First off - I apologize for the somewhat lame title. It occurred to me today that it's been a while since I played with new and upcoming web standards, and as I recently discovered Chrome was introducing some really cool stuff around camera support, I thought it would be fun to explore a bit. Specifically I'm talking about the "Image Capture" API. This API provides access to the camera and supports taking pictures (of course) as well as returning information about the camera hardware itself. Looking into this API led me to another new API, MediaDevices, which replaces the older getUserMedia that you may have seen in the past.

I've blogged about this topic in the past. Back in 2013, I wrote "Capturing camera/picture data without PhoneGap". In that post I made use of the capture of the input tag to let users select from their device camera. That post got so much traffic, I revisited it last year: "Capturing camera/picture data without PhoneGap - An Update". In that post, I looked more at the capture argument and the various different ways of using it.

With the Image Capture API, we've got something we can use directly in JavaScript without an input tag. In order to use it, you need to either enable an "origin trial" in Chrome 56, which will be out very soon, or use Canary and enable "Experimental Web Platform" in flag. I tested with Canary - which as a reminder is also available on Android devices. You can't use this at all on iOS.

Here is a simple example, taken from the excellent blog post by Google.

First - request access to the camera. This gives a visible prompt to the user:


navigator.mediaDevices.getUserMedia({video: true})
.then(gotMedia)
.catch(error => console.error('getUserMedia() error:', error));

First and foremost - notice it is promised base. Woot. That argument to getUserMedia is how we tell the browser what we want to access. This will also impact the warning the end user gets. As an aside, you can go batshit crazy in that argument. While I was digging around the MDN docs for getUserMedia, I found out you have options for the resolution you want, and by options, I mean min, max, desired and required. That's freaking cool. I can imagine for someone taking pictures for legal, or maybe scientific purposes, you may want to demand a certain level of fidelity before working with the camera. This is also where you can ask for the front or rear facing camera, and again, what's cool is that your code can say you want the rear camera or you require it. It's a bit off topic for this post, but later on click that link and see how precise you can get.

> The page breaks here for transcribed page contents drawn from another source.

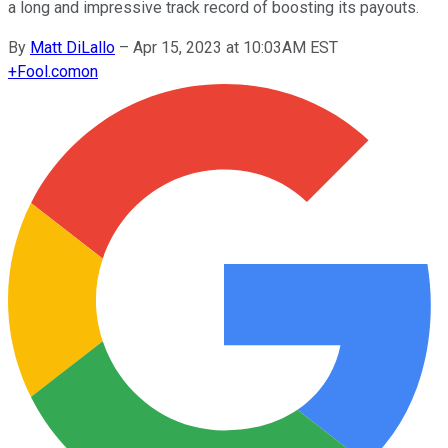
a long and impressive track record of boosting its payouts.
By
Matt DiLallo
–
Apr 15, 2023 at 10:03AM EST
+
Fool.com
on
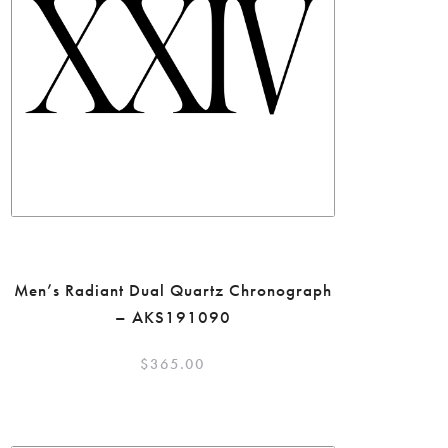
Men’s Radiant Dual Quartz Chronograph
– AKS191090
$
365.00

Anyway, once you have access to the device camera, taking a picture is trivial:


$img = document.querySelector('#testResult');

const mediaStreamTrack = mediaStream.getVideoTracks()[0];
const imageCapture = new ImageCapture(mediaStreamTrack);

imageCapture.takePhoto()
.then(res => {
	$img.src = URL.createObjectURL(res);
});

In the sample above, $img is an img tag in the DOM. I simply ask for the picture and then display it.

The API also supports grabbing a frame (called, funny enough, grabFrame) from a video stream and returns a slightly different, lower resolution, form of the image.

Lastly, and this was the really fascinating part, you can ask for the camera settings (getPhotoCapabilities) and set options (like zoom) as well (setOptions).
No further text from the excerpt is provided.